Alisaie stopped signing, hands clenching into fists. While as passionate as any barbarian or bard had ever been, one of her key elements of value to the group she’d fallen into was her common sense. She employed it grudgingly, every conclusion a dagger in a heart already lacerated with what had been taken away.
The archfey - Eryn’s “Lord of Chaos and Misrule”, probably; there was a note to his taunts that indicated the contempt bred by familiarity - wanted them to suffer. For Alisaie - the pain of either having to knowingly kill her girlfriend, or letting said girlfriend kill her, all unknowning ... until the end, at least. For Remi, the flip side of that coin; either finding out that she’d killed her girlfriend at the last possible second ... or being shown with her last breath that her girlfriend had knowingly cut her down.
Ignorance could be forgiven. Deliberate murder could not - at least without mind control being involved in some way, and fuck her life that this was the sort of shit she now had to think about. Plus, Remi had the means of restoring life, if caught quickly enough, while Alisaie couldn’t guarantee getting Remi’s body back to Hazel. She didn’t even know where Hazel was. If their flaily-cute cleric was in the same kind of mess, she might not be in any shape to resurrect Remi in time, higher-powered resurrection spell with its highly expensive diamond or not. Even then, resurrection spells weren’t guaranteed to work.
...Which meant Remi’s might not work either. Still, Alisaie would bet on her Ree, and on Ziriel. What’s more, she could not knowingly attack Remi with intent to kill. It was literally impossible for her. She was a Protector. Sometimes that meant more than just killing those who would do harm. Sometimes it meant taking the blows so someone else didn’t have to.
The archfey was gone by the time she’d worked that one out; Alisaie cut her pondering short as the barrier in front of her shimmered, clearly about to be a two-way illusion. Which meant that Alisaie had a part to play, and she’d better play it lest His Majesty of Misrule take it as an attempted warning. She knew it was pointless to punch the barrier in front of her; she knew how this had to end.
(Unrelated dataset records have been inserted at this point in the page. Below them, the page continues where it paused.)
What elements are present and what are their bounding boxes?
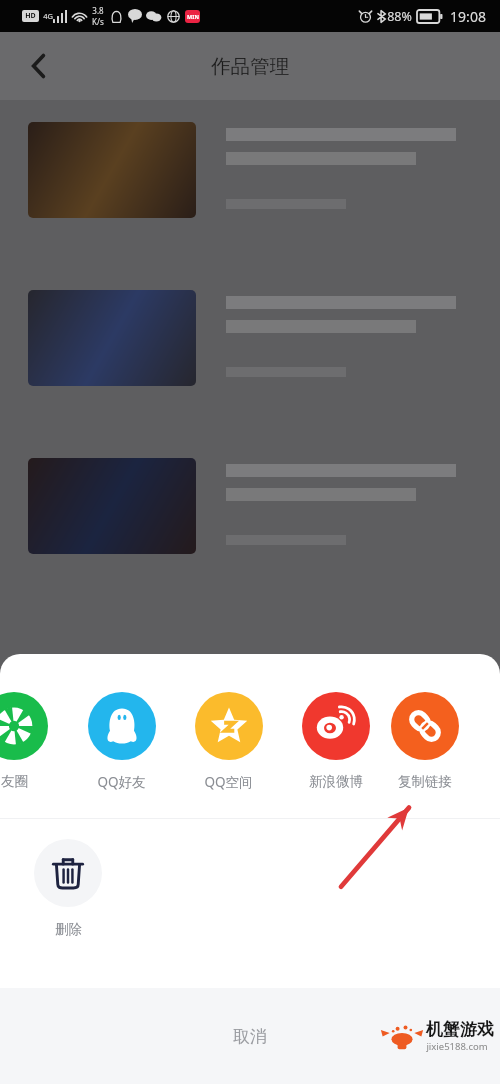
staticText: K/s xyxy=(92,16,104,27)
staticText: 新浪微博 xyxy=(309,773,363,790)
button[interactable]: 返回 xyxy=(14,42,62,90)
button[interactable]: 删除 xyxy=(34,839,102,938)
staticText: 取消 xyxy=(233,1026,267,1047)
button[interactable]: 友圈 xyxy=(0,692,68,790)
staticText: jixie5188.com xyxy=(426,1040,488,1053)
staticText: 删除 xyxy=(55,921,82,938)
staticText: QQ好友 xyxy=(97,773,146,791)
staticText: 4G xyxy=(43,11,53,21)
button[interactable]: QQ好友 xyxy=(68,692,175,791)
button[interactable]: 取消 xyxy=(0,988,500,1084)
staticText: 作品管理 xyxy=(211,54,289,79)
button[interactable]: 复制链接 xyxy=(389,692,460,790)
button[interactable]: QQ空间 xyxy=(175,692,282,791)
staticText: 机蟹游戏 xyxy=(426,1019,494,1040)
staticText: QQ空间 xyxy=(204,773,253,791)
staticText: 88% xyxy=(387,8,412,25)
staticText: 19:08 xyxy=(450,7,486,26)
staticText: 复制链接 xyxy=(398,773,452,790)
staticText: MIN xyxy=(187,13,199,20)
button[interactable]: 新浪微博 xyxy=(282,692,389,790)
staticText: 3.8 xyxy=(92,5,104,16)
staticText: HD xyxy=(25,11,36,21)
staticText: 友圈 xyxy=(1,773,28,790)
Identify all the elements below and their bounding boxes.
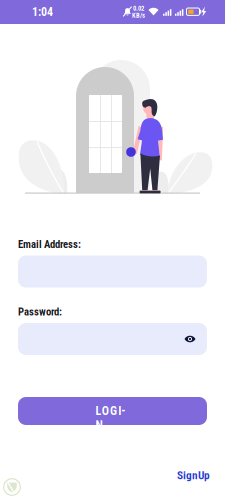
staticText: Password: (18, 306, 62, 318)
staticText: 0.02 (133, 5, 144, 12)
button[interactable]: LOGIN (18, 397, 207, 425)
staticText: SignUp (177, 469, 210, 482)
button[interactable]: SignUp (177, 466, 225, 485)
staticText: Email Address: (18, 238, 81, 250)
staticText: LOGIN (96, 404, 129, 418)
staticText: 1:04 (32, 5, 53, 19)
button[interactable]: Show password (184, 334, 207, 344)
staticText: KB/s (132, 12, 145, 19)
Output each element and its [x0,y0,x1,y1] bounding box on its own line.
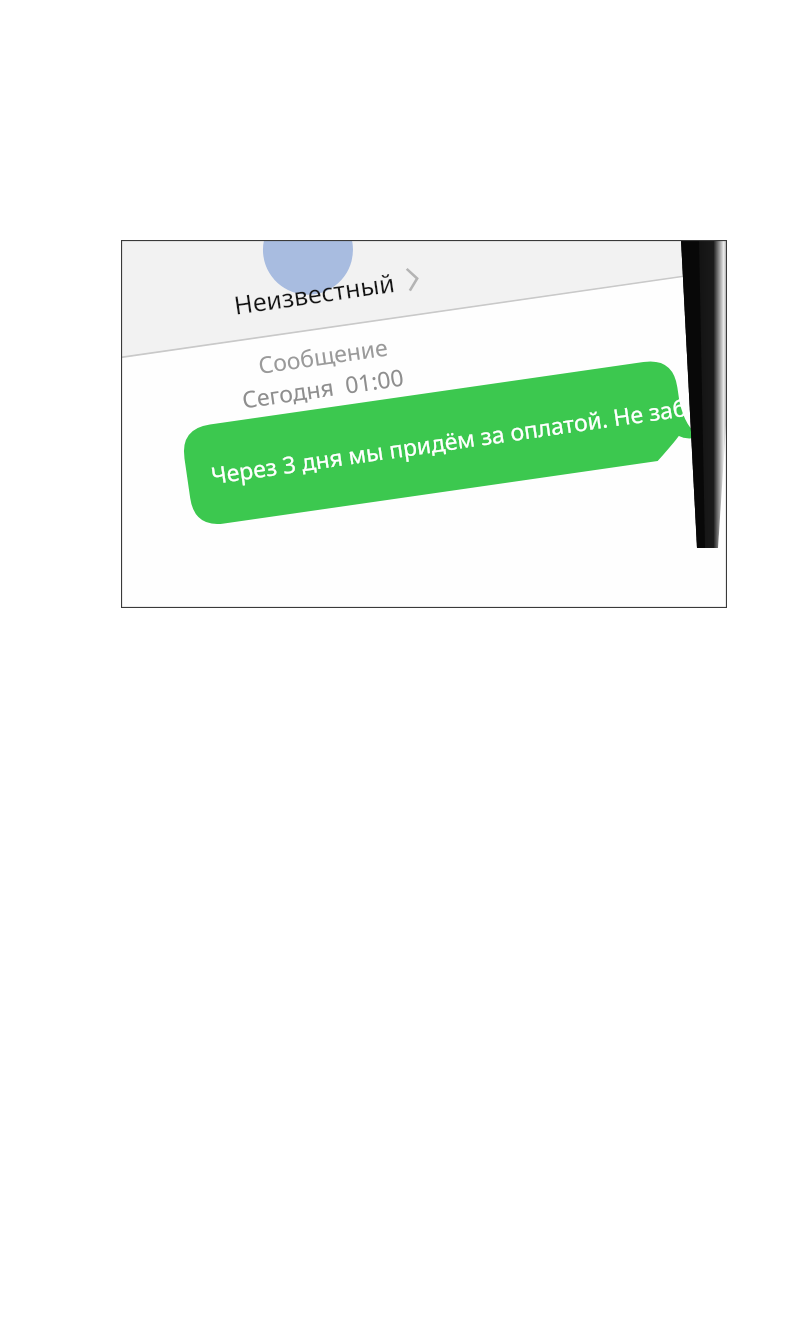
button[interactable]: Message screenshot [0,0,800,1324]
Still, it was as good a way as any to vent frustration and misery. At least she had that outlet. Remi, as Alisaie saw when her small, sturdy, adorkable girlfriend’s expression went from exasperated sarcasm to frustrated rage as she saw Alisaie banging on invisible magical walls, did not. All Remi would be given as a vent to her anger was ... someone she’d regret hitting, later.
Alisaie couldn’t give a warning, a clue, anything. Even if the archfey wouldn’t understand it, neither would Remi. Determined to teach Remi more of the language of the People than endearments if and when they got out of this alive, Alisaie signed the first bit of her chosen culture’s language she’d ever taught to Remi: cupped hand to the heart, nail of the middle finger being the only part to actually make contact, before held out in a gesture of offering. My heart is yours, it said ... but it said more, in posture and nuance and all the other little things the People used instead of inflection and stressed words. It said I will never hold this against you. It said This changes nothing of how I feel for you.
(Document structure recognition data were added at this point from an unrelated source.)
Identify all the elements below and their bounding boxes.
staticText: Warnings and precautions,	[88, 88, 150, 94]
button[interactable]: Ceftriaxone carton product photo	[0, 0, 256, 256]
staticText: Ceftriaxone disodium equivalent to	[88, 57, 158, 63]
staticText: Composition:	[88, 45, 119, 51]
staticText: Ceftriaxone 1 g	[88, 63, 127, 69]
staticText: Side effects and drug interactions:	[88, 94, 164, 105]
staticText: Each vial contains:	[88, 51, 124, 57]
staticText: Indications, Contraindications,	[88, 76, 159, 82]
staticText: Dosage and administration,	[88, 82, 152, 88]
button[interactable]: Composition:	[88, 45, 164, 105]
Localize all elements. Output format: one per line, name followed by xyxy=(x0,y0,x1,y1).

It said: Whatever happens, I will live on, and if your heart is the only place where I still live, it is still the best home I can ask for.
As her perspective changed again and her illusion-draped form appeared in front of Remi, she took a moment to hope that she’d be able to explain the full meaning of that last gesture before, reluctantly playing the part of the shambling horror, she aimed her first strike at Remi’s shield.